THE TASK:
What is wanted is every line below from the one with "บทความทั้งหมด (805, 1484)" up to and including the one with "algemene voorwaarden (298, 964)", retyped exactly, pictures excluded, nothing else.

Segment Start: EXTRACTED RECORDS

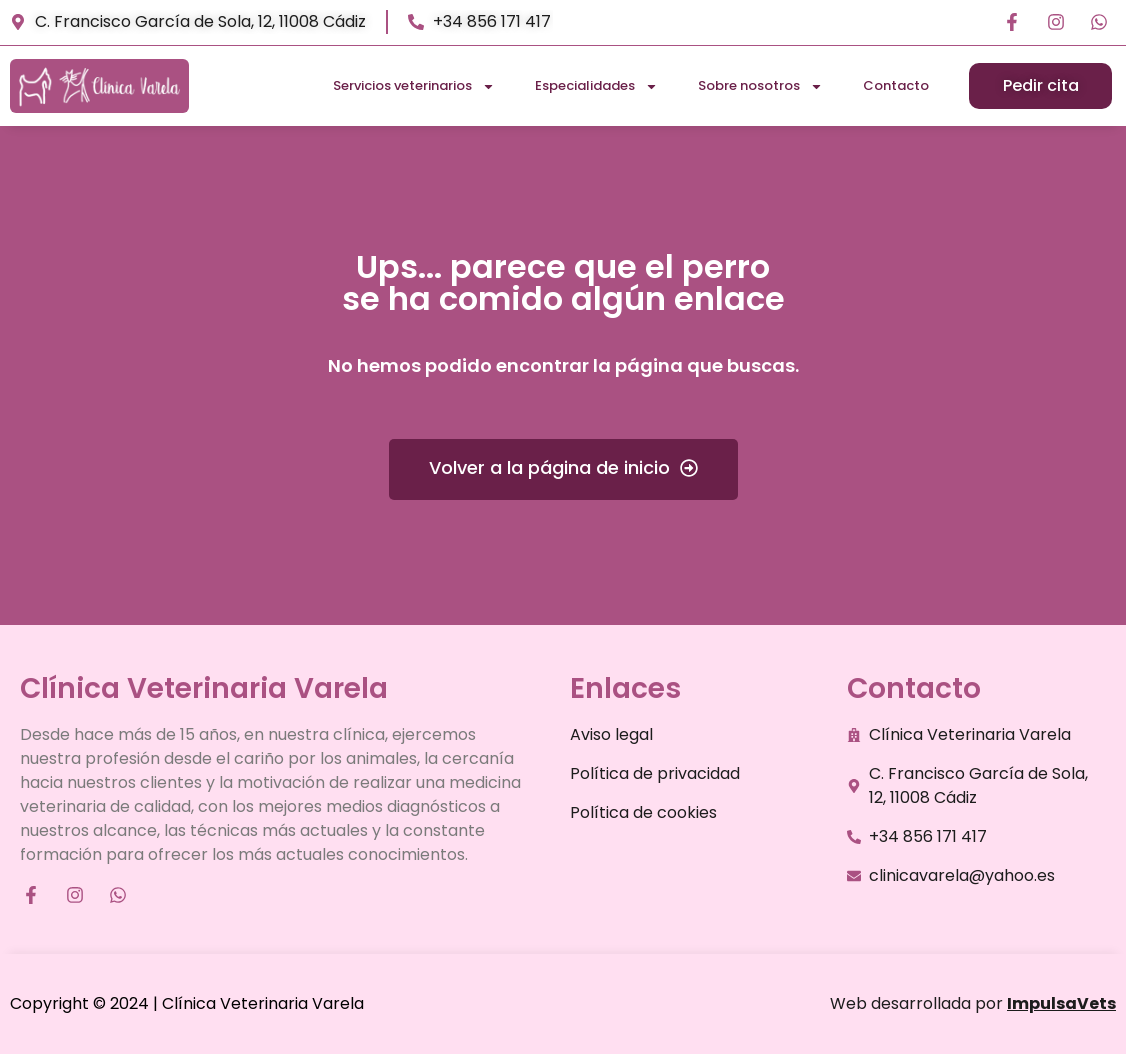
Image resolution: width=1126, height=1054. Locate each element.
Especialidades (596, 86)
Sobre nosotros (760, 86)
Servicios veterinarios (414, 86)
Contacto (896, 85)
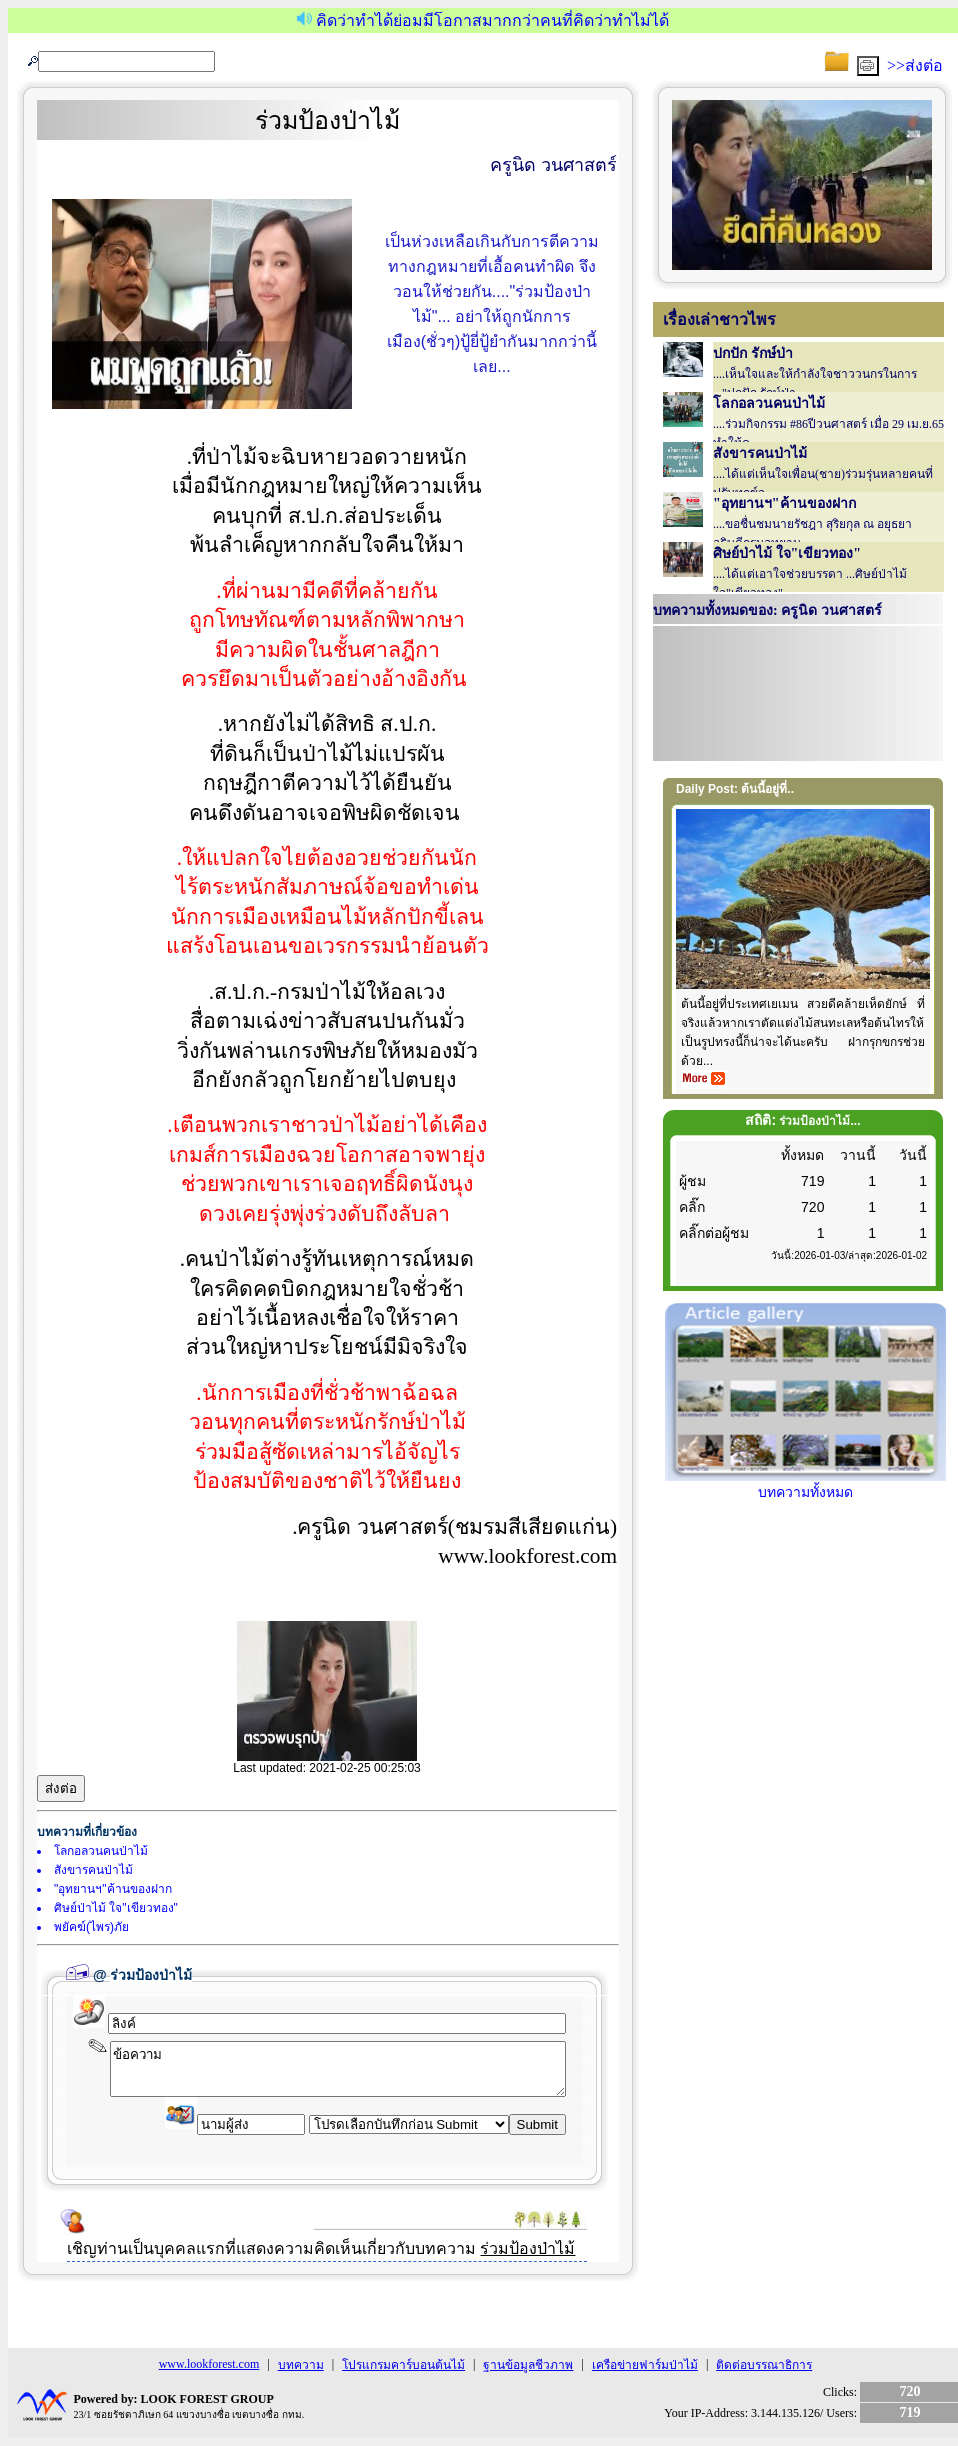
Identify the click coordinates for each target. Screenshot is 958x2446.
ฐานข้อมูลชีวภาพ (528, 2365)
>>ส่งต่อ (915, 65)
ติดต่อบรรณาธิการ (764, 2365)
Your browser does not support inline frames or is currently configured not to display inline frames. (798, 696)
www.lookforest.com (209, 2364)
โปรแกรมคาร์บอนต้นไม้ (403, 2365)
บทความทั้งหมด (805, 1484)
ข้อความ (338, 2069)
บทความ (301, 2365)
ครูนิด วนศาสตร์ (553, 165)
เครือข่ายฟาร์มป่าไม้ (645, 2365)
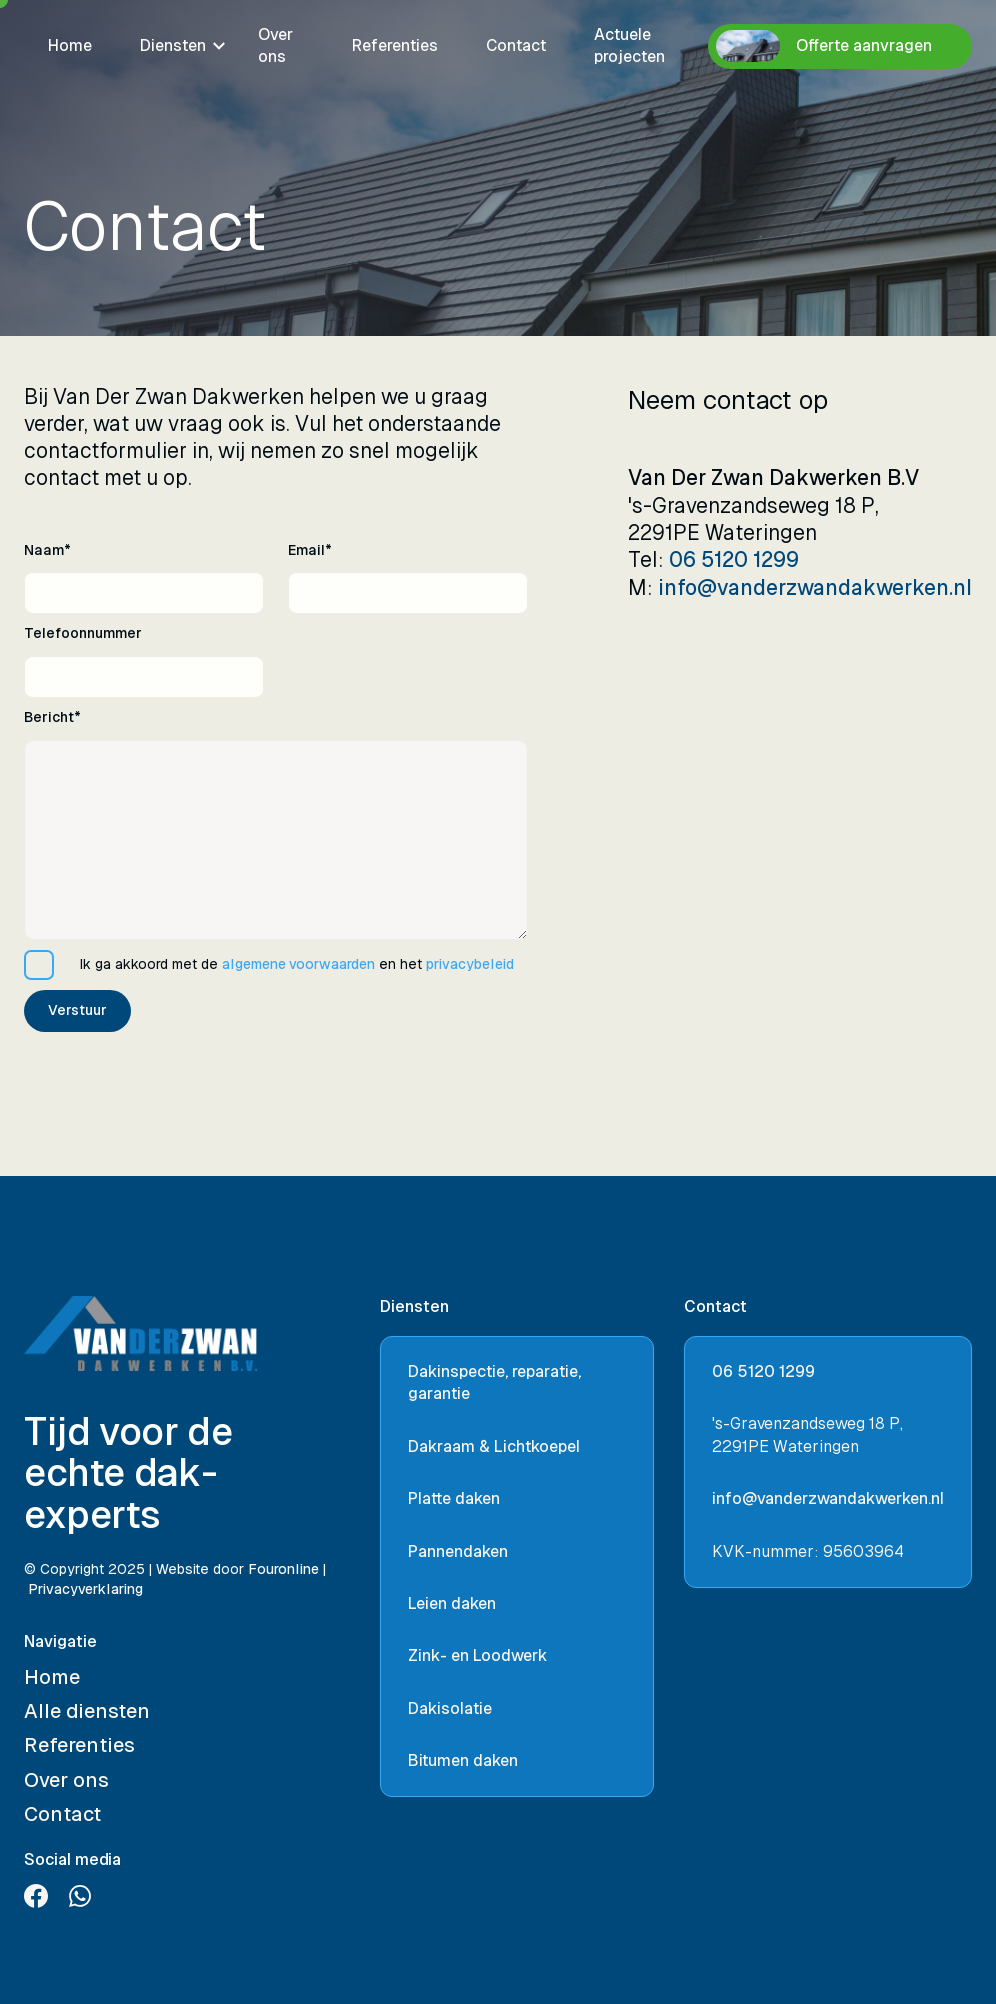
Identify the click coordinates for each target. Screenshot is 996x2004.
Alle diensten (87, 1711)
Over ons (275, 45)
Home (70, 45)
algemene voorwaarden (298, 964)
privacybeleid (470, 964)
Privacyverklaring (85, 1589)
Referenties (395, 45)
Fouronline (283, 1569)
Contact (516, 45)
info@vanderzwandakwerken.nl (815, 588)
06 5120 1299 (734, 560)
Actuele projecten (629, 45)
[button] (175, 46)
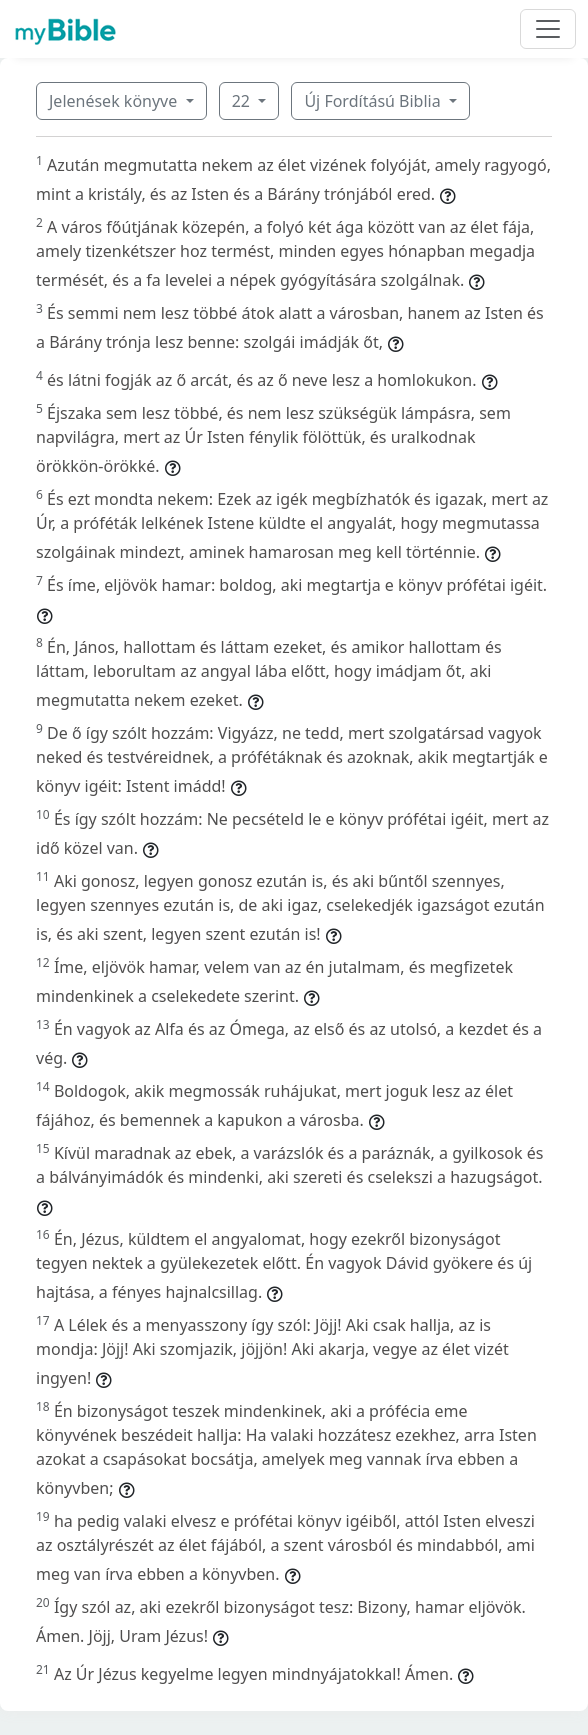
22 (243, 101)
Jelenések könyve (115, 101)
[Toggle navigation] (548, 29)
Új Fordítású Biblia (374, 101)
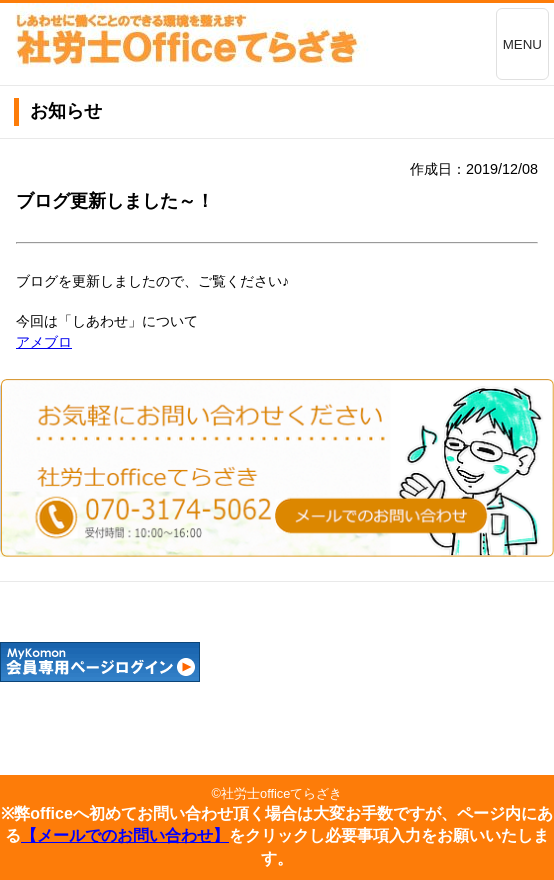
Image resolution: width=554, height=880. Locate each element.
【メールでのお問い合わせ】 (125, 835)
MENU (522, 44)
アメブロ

Segment End: EXTRACTED RECORDS

COMPLETED TASK:
บทความทั้งหมด (805, 1484)
ข้อความ (338, 2069)
บทความ (301, 2365)
ครูนิด วนศาสตร์ (553, 165)
เครือข่ายฟาร์มป่าไม้ (645, 2365)
Identify the click coordinates for each target. Screenshot is 996x2004.
Alle diensten (87, 1711)
Over ons (275, 45)
Home (70, 45)
algemene voorwaarden (298, 964)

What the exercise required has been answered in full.